The model needs to watch more footage of controlled and uncontrolled left turns, Musk said.
“So with that intervention we just had, the solution is essentially to feed the network a bunch more video of traffic lights,” Musk said in the video. “That was a controlled left turn where there was a green light for the left turn but not a greenlight to go straight. And, so, we’ll feed it a bunch of video of controlled left turns and then it’ll work.”
Dan O’Dowd, a software CEO who wants to ban Tesla’s FSD due to safety concerns, noted the moment on X. “Watch this @Tesla FSD Beta v12 try to run a red light, forcing Elon Musk to take over. ‘Intervention!’ @ElonMusk your defective and dangerous software has no place on our public roads and should be banned immediately,” O’Dowd tweeted.
As usually happens when someone criticizes Musk on the platform he owns, an army of reply guys with blue checkmarks descended on O’Dowd. They claimed that one incident in a 40 minute video was pretty good and that v12 is still in beta. “Focusing on the 1 negative out of the entire 40 minutes video showcasing mind-blowing improvements…oh Dan” one blue-check user with 119 followers said.
“Mrs. Lincoln, other than that, how did you like the play?” O’Dowd responded.
A community note was added to O’Dowd’s original tweet. “The version of the software demonstrated here is not available to the public,” it reads.

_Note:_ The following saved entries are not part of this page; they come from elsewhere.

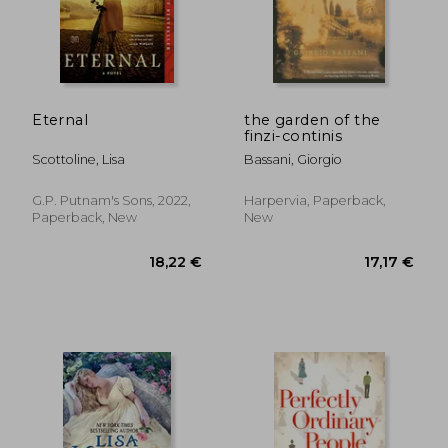
21,85 €
26,10
Eternal
the garden of the
finzi-continis
Scottoline, Lisa
Bassani, Giorgio
G.P. Putnam's Sons, 2022,
Harpervia, Paperback,
Paperback, New
New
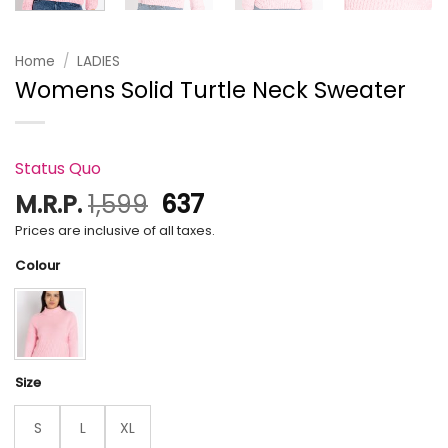
Home
/
LADIES
Womens Solid Turtle Neck Sweater
Status Quo
Original
Current
M.R.P.
1,599
637
price
price
Prices are inclusive of all taxes.
was:
is:
Colour
₹1,599.
₹637.
Size
S
L
XL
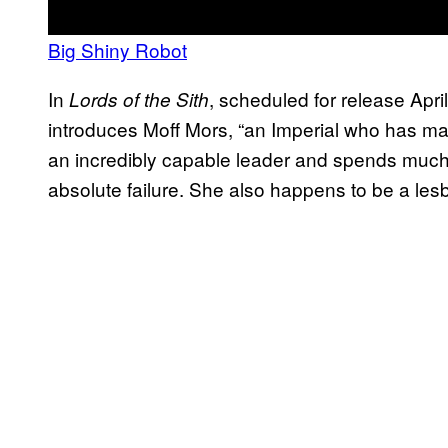
Big Shiny Robot
In
, scheduled for release Apri
Lords of the Sith
introduces Moff Mors, “an Imperial who has m
an incredibly capable leader and spends much 
absolute failure. She also happens to be a les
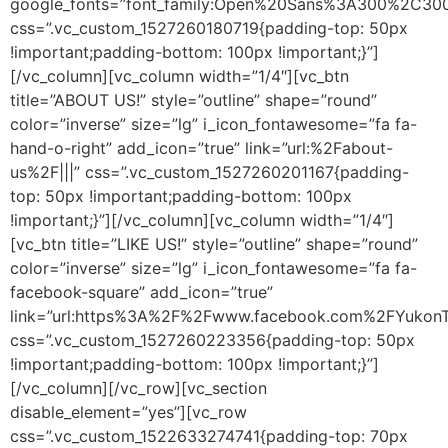
google_fonts=”font_family:Open%20Sans%3A300%2C300i
css=”.vc_custom_1527260180719{padding-top: 50px
!important;padding-bottom: 100px !important;}”]
[/vc_column][vc_column width=”1/4″][vc_btn
title=”ABOUT US!” style=”outline” shape=”round”
color=”inverse” size=”lg” i_icon_fontawesome=”fa fa-
hand-o-right” add_icon=”true” link=”url:%2Fabout-
us%2F|||” css=”.vc_custom_1527260201167{padding-
top: 50px !important;padding-bottom: 100px
!important;}”][/vc_column][vc_column width=”1/4″]
[vc_btn title=”LIKE US!” style=”outline” shape=”round”
color=”inverse” size=”lg” i_icon_fontawesome=”fa fa-
facebook-square” add_icon=”true”
link=”url:https%3A%2F%2Fwww.facebook.com%2FYukonT
css=”.vc_custom_1527260223356{padding-top: 50px
!important;padding-bottom: 100px !important;}”]
[/vc_column][/vc_row][vc_section
disable_element=”yes”][vc_row
css=”.vc_custom_1522633274741{padding-top: 70px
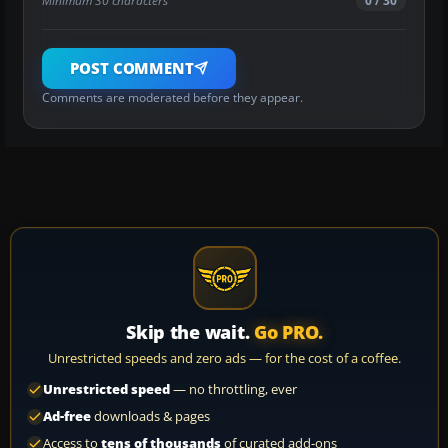
Minimum 30 characters
0 / 30
POST COMMENT
Comments are moderated before they appear.
Skip the wait.
Go PRO.
Unrestricted speeds and zero ads — for the cost of a coffee.
Unrestricted speed
— no throttling, ever
Ad-free
downloads & pages
Access to
tens of thousands
of curated add-ons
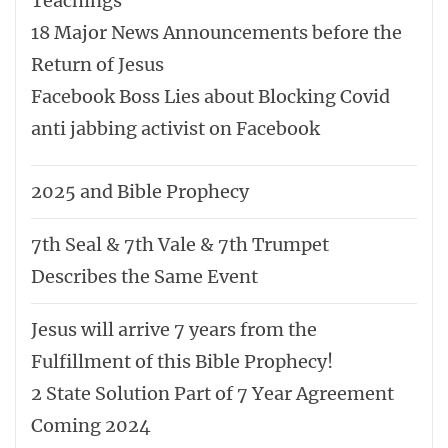
Teachings
18 Major News Announcements before the
Return of Jesus
Facebook Boss Lies about Blocking Covid
anti jabbing activist on Facebook
2025 and Bible Prophecy
7th Seal & 7th Vale & 7th Trumpet
Describes the Same Event
Jesus will arrive 7 years from the
Fulfillment of this Bible Prophecy!
2 State Solution Part of 7 Year Agreement
Coming 2024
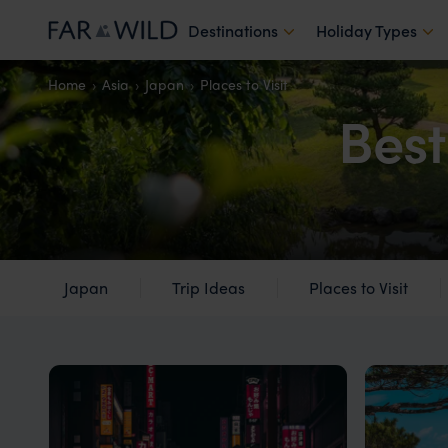
Destinations
Holiday Types
Home
Asia
Japan
Places to Visit
Best
Japan
Trip Ideas
Places to Visit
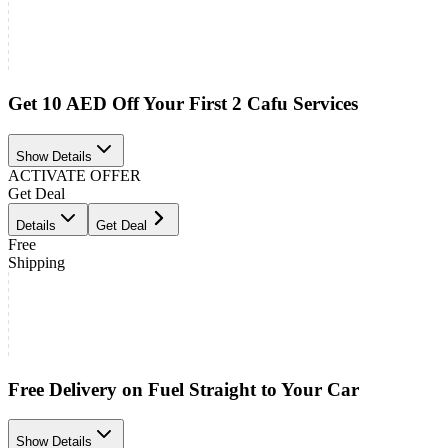
Get 10 AED Off Your First 2 Cafu Services
Show Details
ACTIVATE OFFER
Get Deal
Details
Get Deal
Free
Shipping
Free Delivery on Fuel Straight to Your Car
Show Details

The safety of Tesla’s autopilot and full self-driving systems have come under increasing scrutiny in recent years. Tesla is facing multiple lawsuits in the U.S. this year where plaintiffs allege that autopilot was to blame for the deaths of drivers.
To be fair to Tesla’s self-driving system, making a left turn at an intersection is one of the most deadly and complicated things a human driver does in a car. An overwhelming amount of traffic accidents involve making a left hand turn. Problems with left hand turns are so common that UPS has a policy against them, a restriction that’s saved them on fuel costs and prevented traffic accidents.
Tesla did not respond to Motherboard’s request for comment.